Assigned task
Can you transcribe every entry word for word, skipping the images?

** Given entries follows **

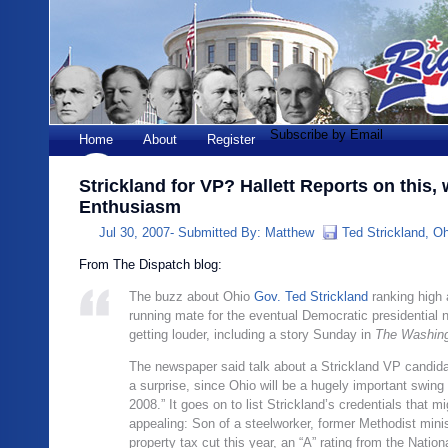
Subscribe by Email
Home
About
Register
Strickland for VP? Hallett Reports on this,
Enthusiasm
Jul 30, 2007-
Submitted By:
Matthew
Ted Strickland
,
O
From The Dispatch blog:
The buzz about Ohio
Gov. Ted Strickland
ranking high 
running mate for the eventual Democratic presidential 
getting louder, including a story Sunday in
The Washing
The newspaper said talk about a Strickland VP candida
a surprise, since Ohio will be a hugely important swing 
2008.” It goes on to list Strickland’s credentials that m
appealing: Son of a steelworker, former Methodist minis
property tax cut this year, an “A” rating from the Nationa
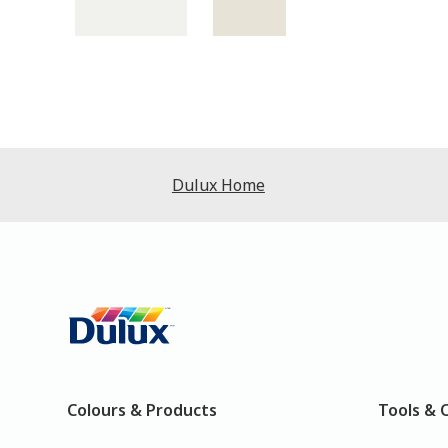
Dulux Home
Colours & Products
Tools & 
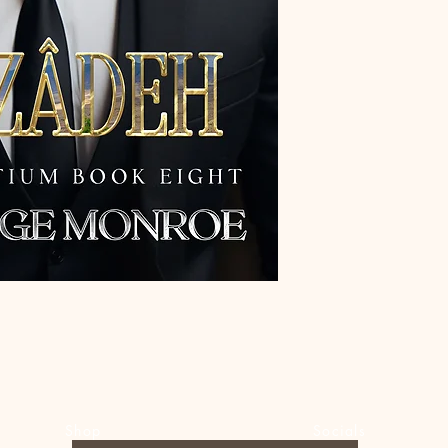
Shop
Socials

** End of Given entries **

Response to the exercise
Subscribe by Email
Home
About
Register
Strickland for VP? Hallett Reports on this,
Enthusiasm
Jul 30, 2007-
Submitted By:
Matthew
Ted Strickland
,
O
From The Dispatch blog:
The buzz about Ohio
Gov. Ted Strickland
ranking high 
running mate for the eventual Democratic presidential 
getting louder, including a story Sunday in
The Washing
The newspaper said talk about a Strickland VP candida
a surprise, since Ohio will be a hugely important swing 
2008.” It goes on to list Strickland’s credentials that m
appealing: Son of a steelworker, former Methodist minis
property tax cut this year, an “A” rating from the Nationa
Dulux Home
Colours & Products
Tools & 
Shop
Socials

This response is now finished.